The chairman of the meeting shall fix and announce at the meeting the date and time of the opening and the closing of the polls for each matter upon which the stockholders will vote at a meeting.

 

Record Date for Action by Written Consent. In order that the corporation may determine the stockholders entitled to consent to corporate action in writing without a meeting, the board of directors may fix a record date, which record date shall not precede the date upon which the resolution fixing the record date is adopted by the board of directors, and which date shall not be more than ten (10) days after the date upon which the resolution fixing the record date is adopted by the board of directors. Any stockholder of record seeking to have the stockholders authorize or take corporate action by written consent shall, by written notice to the secretary, request the board of directors to fix a record date. The board of directors shall promptly, but in all events within ten (10) days after the date on which such a request is received, adopt a resolution fixing the record date (unless a record date has previously been fixed by the board of directors pursuant to the first sentence of this Section). If no record date has been fixed by the board of directors pursuant to the first sentence of this Section or otherwise within ten (10) days of the date on which such a request is received, the record date for determining stockholders entitled to consent to corporate action in writing without a meeting, when no prior action by the board of directors is required by applicable law, shall be the first date on which a signed written consent setting forth the action taken or proposed to be taken is delivered to the corporation by delivery to its registered office in Delaware, its principal place of business, or to any officer or agent of the corporation having custody of the book in which proceedings of meetings of stockholders are recorded. Delivery shall be by hand or by certified or registered mail, return receipt requested. If no record date has been fixed by the board of directors and prior action by the board of directors is required by applicable law, the record date for determining stockholders entitled to consent to corporate action in writing without

 

 


a meeting shall be at the close of business on the date on which the board of directors adopts the resolution taking such prior action.

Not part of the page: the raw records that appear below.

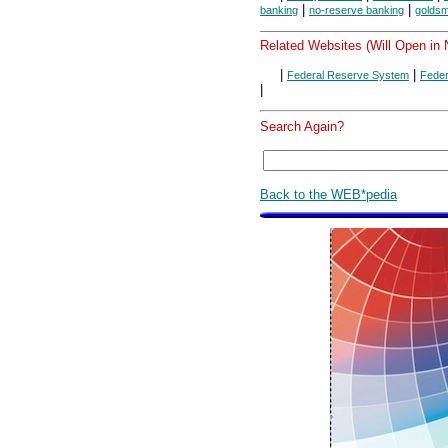
|
|
banking
no-reserve banking
goldsm
Related Websites (Will Open in
|
|
Federal Reserve System
Feder
|
Search Again?
Back to the WEB*pedia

Inspectors of Written Consent. In the event of the delivery, in the manner provided by Section 11 of this Article II to the corporation of the requisite written consent or consents to take corporate action and/or any related revocation or revocations, the corporation shall engage independent inspectors of elections for the purpose of promptly performing a ministerial review of the validity of the consents and revocations. For the purpose of permitting the inspectors to perform such review, no action by written consent without a meeting shall be effective until such date as the independent inspectors certify to the corporation that the consents delivered to the corporation in accordance with Section 11 of this Article II represent at least the minimum number of votes that would be necessary to take the corporate action. Nothing contained in this Section shall in any way be construed to suggest or imply that the board of directors or any stockholder shall not be entitled to contest the validity of any consent or revocation thereof, whether before or after such certification by the independent inspectors, or to take any other action (including, without limitation, the commencement, prosecution, or defense of any litigation with respect thereto, and the seeking of injunctive relief in such litigation).

Effectiveness of Written Consent. Every written consent shall bear the date of signature of each stockholder who signs the consent and no written consent shall be effective to take the corporate action referred to therein unless, within sixty (60) days of the earliest dated written consent received in accordance with Section 11 of this Article II, a written consent or consents signed by a sufficient number of holders to take such action are delivered to the corporation in the manner prescribed in Section 11 of this Article II.

 

THE BOARD OF DIRECTORS

Composition. The board of directors shall initially consist of nine (9) directors, and thereafter the number of directors constituting the board may be enlarged or reduced from time to time by a resolution adopted by a majority of the directors then in office, even though less than a quorum. No reduction of the authorized number of directors shall have the effect of removing any director before that director’s term of office expires. No director need be a stockholder.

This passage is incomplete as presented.